▶ **Records from a collection**:
+ + + + +
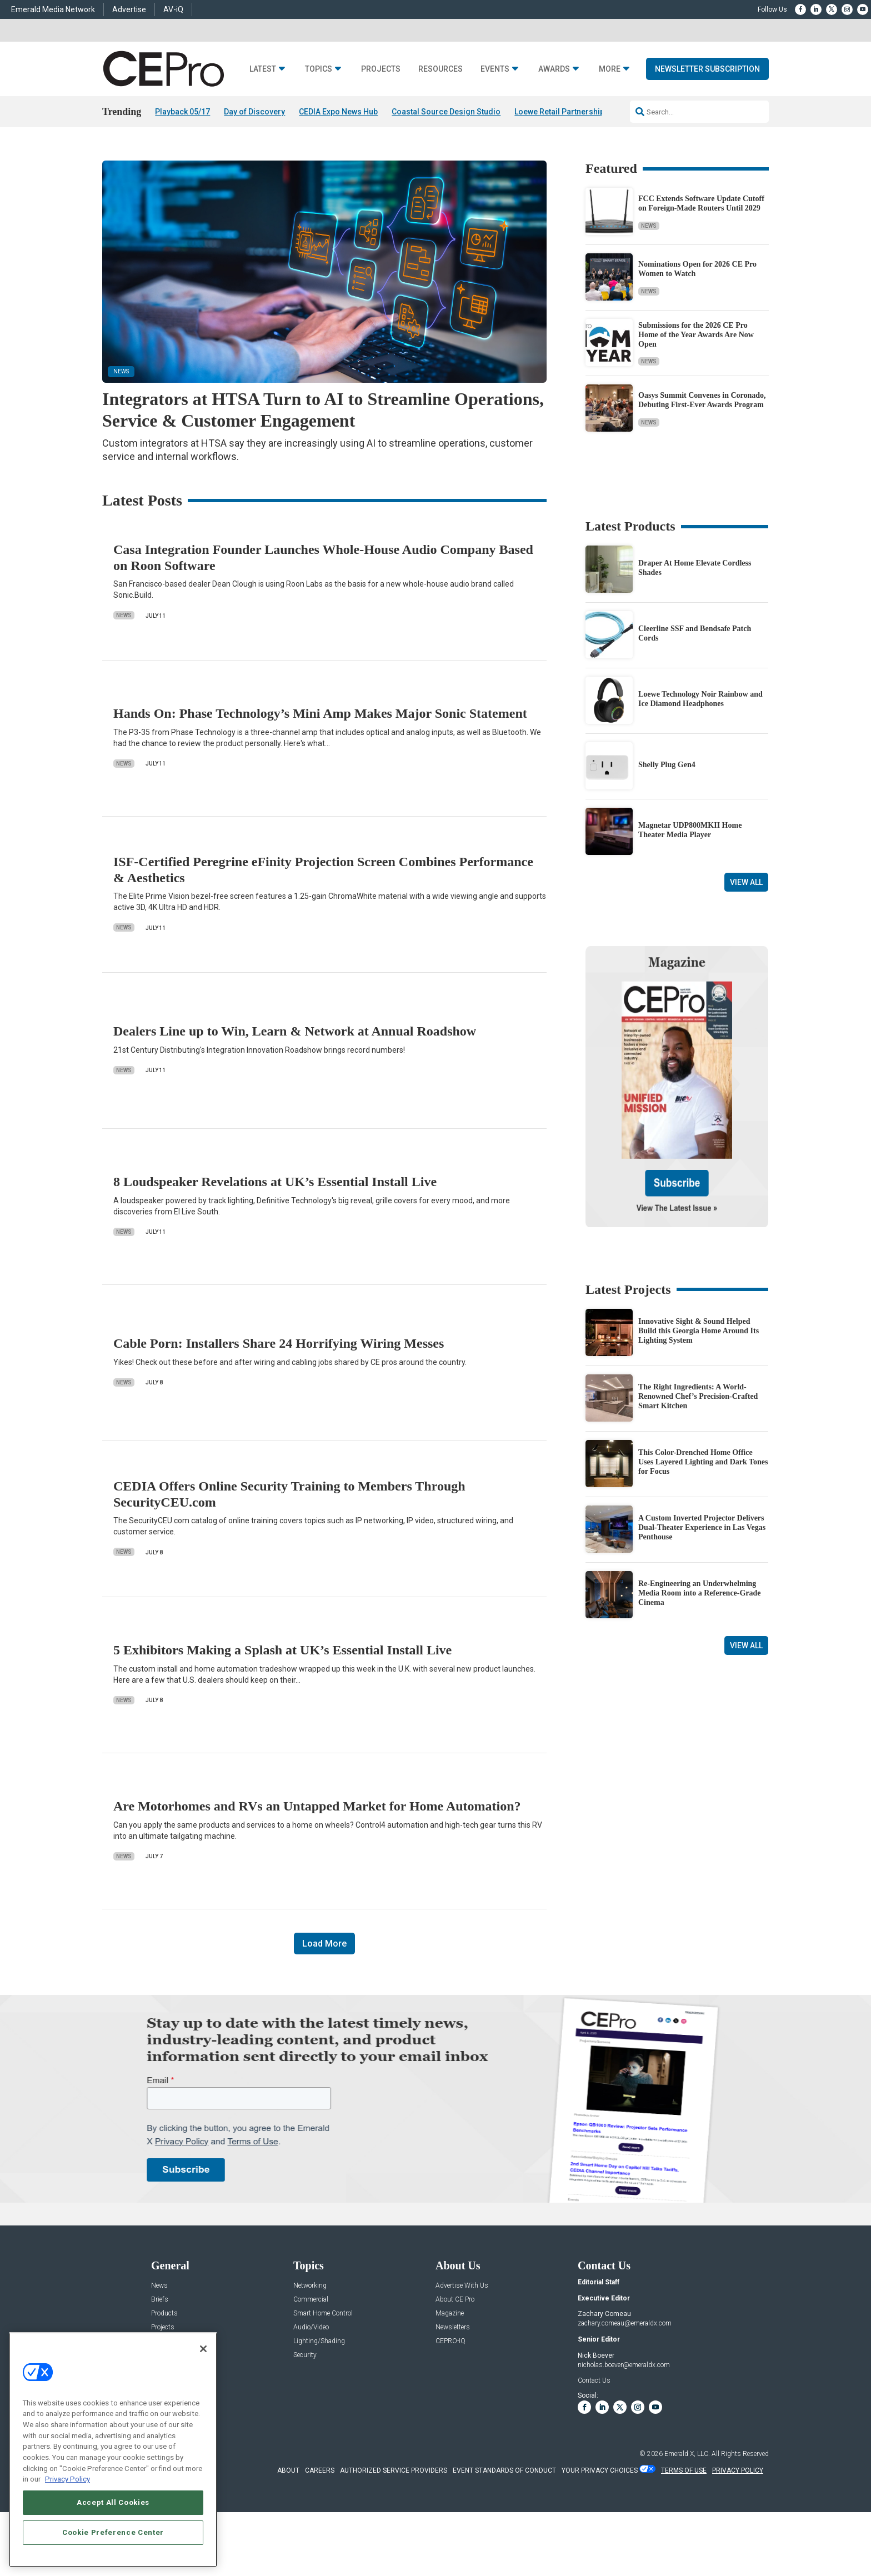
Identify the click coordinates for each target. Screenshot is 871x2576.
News (649, 226)
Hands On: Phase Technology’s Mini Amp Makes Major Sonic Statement (320, 713)
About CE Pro (455, 2299)
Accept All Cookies (113, 2502)
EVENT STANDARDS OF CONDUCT (504, 2470)
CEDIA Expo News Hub (338, 111)
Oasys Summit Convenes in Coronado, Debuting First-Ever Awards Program (702, 400)
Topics (318, 69)
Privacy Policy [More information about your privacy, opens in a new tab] (67, 2479)
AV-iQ (173, 9)
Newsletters (453, 2327)
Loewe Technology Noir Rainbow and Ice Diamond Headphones (700, 699)
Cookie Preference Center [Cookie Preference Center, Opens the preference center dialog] (113, 2532)
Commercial (310, 2299)
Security (305, 2355)
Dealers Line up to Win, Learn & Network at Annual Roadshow (294, 1031)
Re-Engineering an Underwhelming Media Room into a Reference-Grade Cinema (699, 1593)
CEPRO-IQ (450, 2341)
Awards (554, 69)
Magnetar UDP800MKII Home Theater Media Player (690, 830)
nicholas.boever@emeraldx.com (624, 2365)
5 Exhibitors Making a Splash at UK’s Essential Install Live (282, 1650)
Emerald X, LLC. (687, 2454)
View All (746, 882)
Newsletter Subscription (707, 68)
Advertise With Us (462, 2285)
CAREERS (319, 2470)
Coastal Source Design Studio (446, 111)
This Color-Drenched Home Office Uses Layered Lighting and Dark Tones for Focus (703, 1461)
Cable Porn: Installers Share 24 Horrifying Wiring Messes (278, 1343)
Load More (324, 1943)
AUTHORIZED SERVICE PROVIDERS (393, 2470)
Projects (381, 69)
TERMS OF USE (684, 2470)
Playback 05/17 (182, 111)
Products (164, 2313)
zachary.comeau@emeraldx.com (625, 2323)
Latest (262, 69)
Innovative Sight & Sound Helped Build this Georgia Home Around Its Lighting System (698, 1330)
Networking (310, 2285)
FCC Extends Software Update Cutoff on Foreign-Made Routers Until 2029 (701, 203)
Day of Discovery (254, 111)
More (609, 69)
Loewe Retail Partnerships (561, 111)
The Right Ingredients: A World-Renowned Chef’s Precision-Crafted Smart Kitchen (698, 1396)
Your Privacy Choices (600, 2470)
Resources (440, 69)
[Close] (203, 2349)
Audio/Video (311, 2327)
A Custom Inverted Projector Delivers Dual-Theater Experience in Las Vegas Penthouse (701, 1527)
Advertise (129, 9)
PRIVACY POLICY (737, 2470)
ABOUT (288, 2470)
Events (494, 69)
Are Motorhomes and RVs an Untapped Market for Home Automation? (317, 1806)
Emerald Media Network (53, 9)
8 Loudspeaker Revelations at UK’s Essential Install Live (275, 1181)
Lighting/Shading (319, 2341)
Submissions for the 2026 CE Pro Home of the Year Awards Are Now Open (696, 334)
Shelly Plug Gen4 (666, 765)
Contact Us (594, 2380)
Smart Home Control (323, 2313)
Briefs (159, 2299)
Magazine (450, 2313)
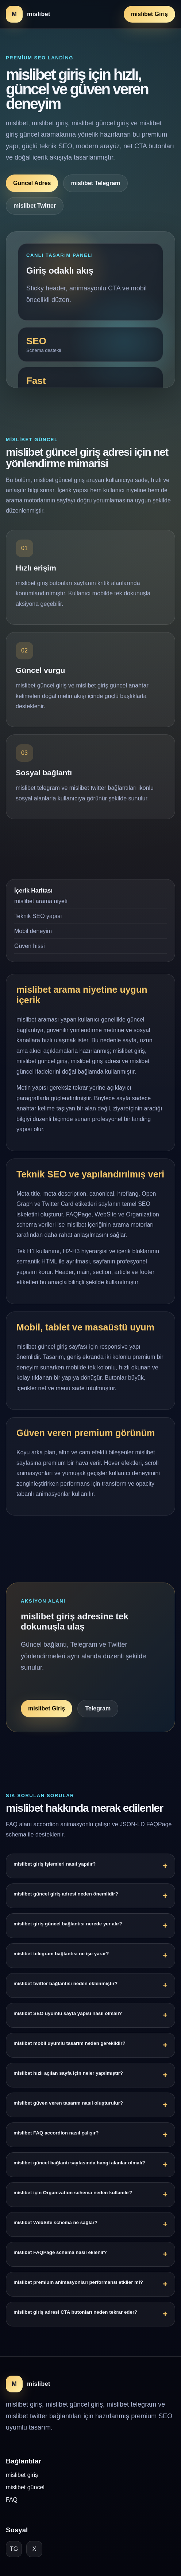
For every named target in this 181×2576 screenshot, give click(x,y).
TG (14, 2549)
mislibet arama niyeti (41, 907)
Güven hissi (29, 952)
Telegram (98, 1714)
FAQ (12, 2500)
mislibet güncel (25, 2487)
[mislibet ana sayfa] (28, 14)
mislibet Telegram (95, 183)
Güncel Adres (32, 183)
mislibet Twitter (35, 206)
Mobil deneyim (33, 937)
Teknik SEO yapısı (38, 922)
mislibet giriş (22, 2475)
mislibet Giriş (149, 14)
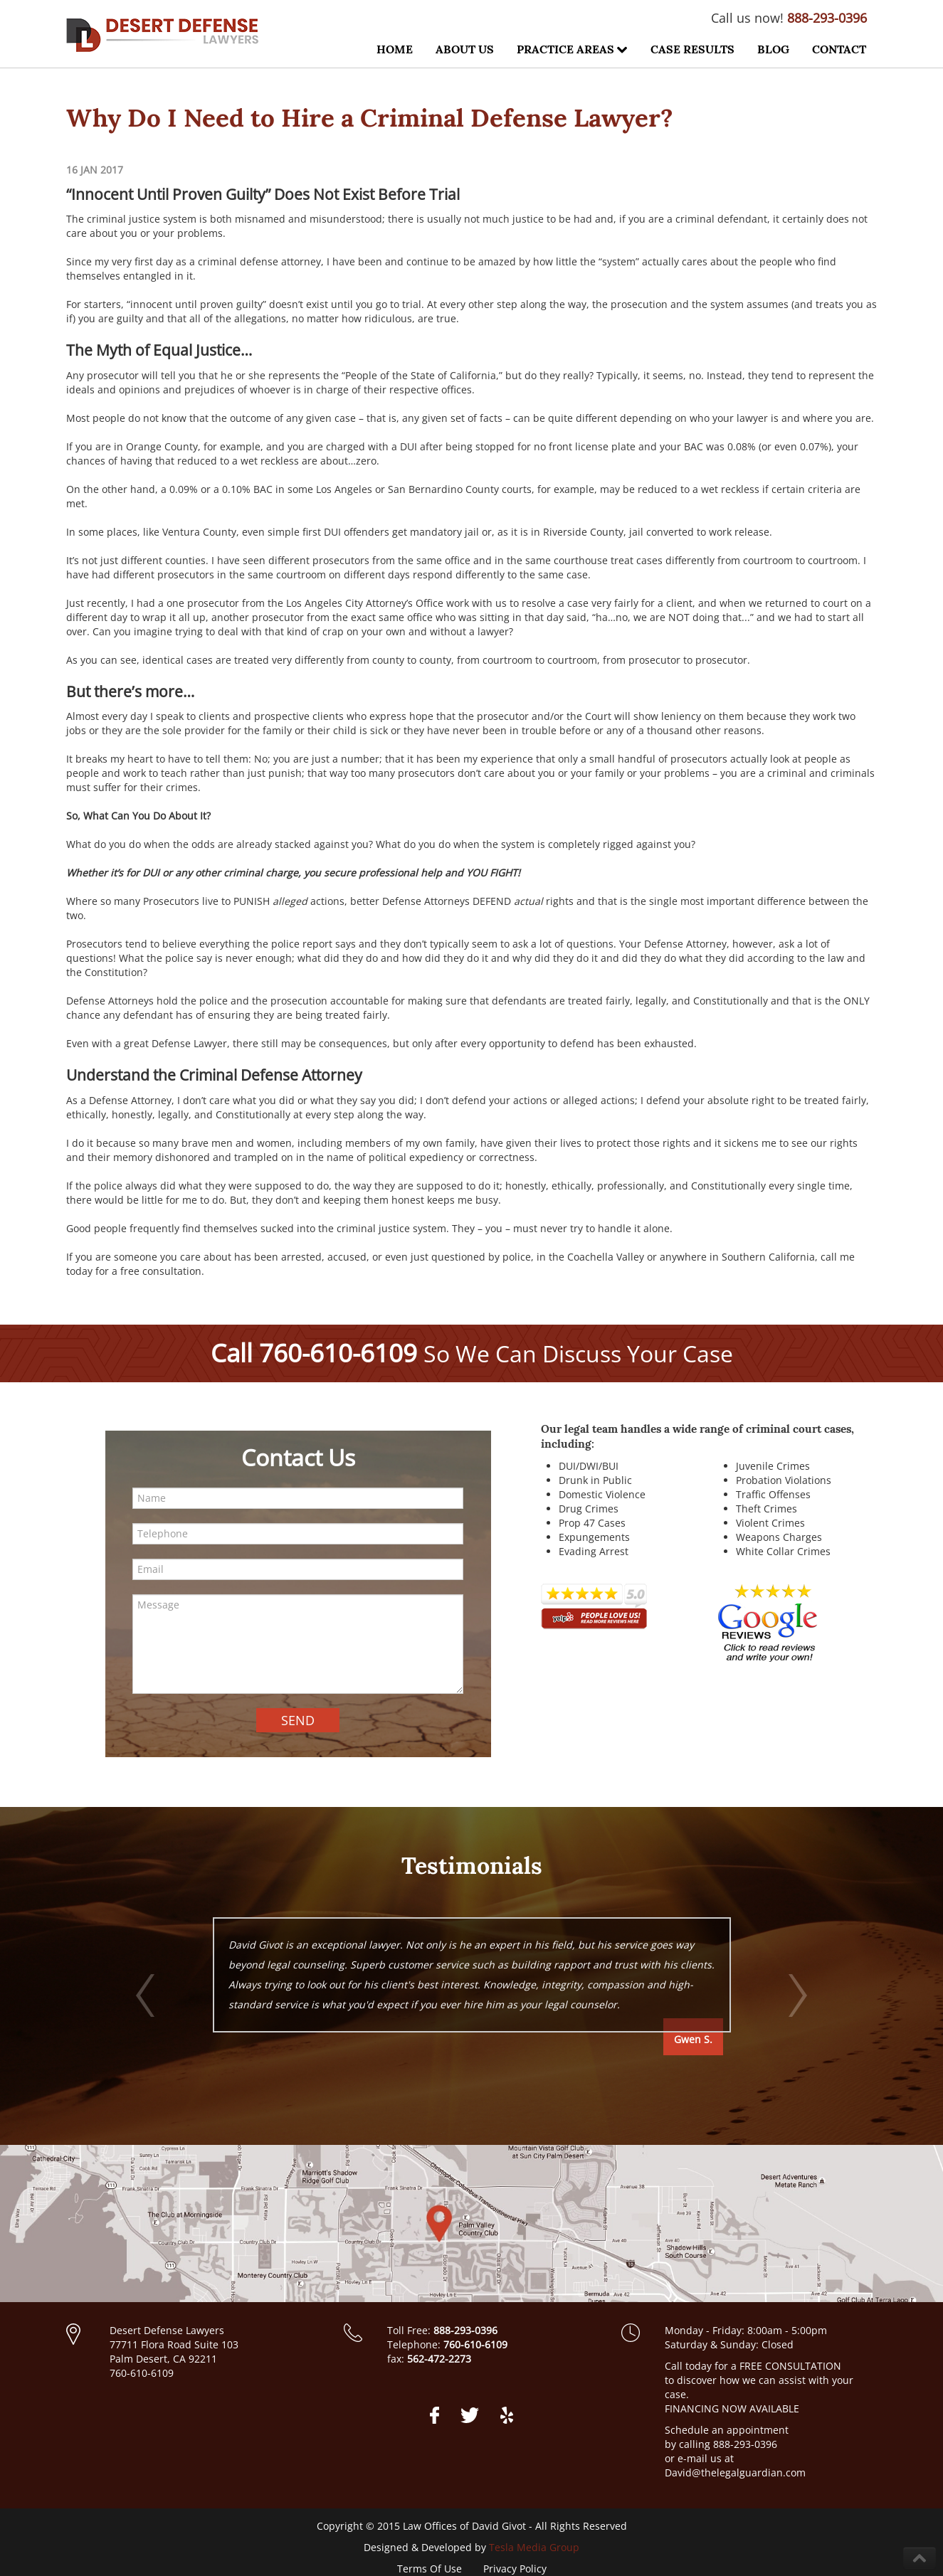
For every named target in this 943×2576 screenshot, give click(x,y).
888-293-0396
+ + + + +
▶ **Your goal**: Restate word for word the lines of the data above, starting at the line containing "Topics (318, 69)" and ending at the line containing "Security (305, 2355)", both included, and nothing more.

▶ **Answer to the problem**:
Topics (318, 69)
Privacy Policy [More information about your privacy, opens in a new tab] (67, 2479)
AV-iQ (173, 9)
Newsletters (453, 2327)
Loewe Technology Noir Rainbow and Ice Diamond Headphones (700, 699)
Cookie Preference Center [Cookie Preference Center, Opens the preference center dialog] (113, 2532)
Commercial (310, 2299)
Security (305, 2355)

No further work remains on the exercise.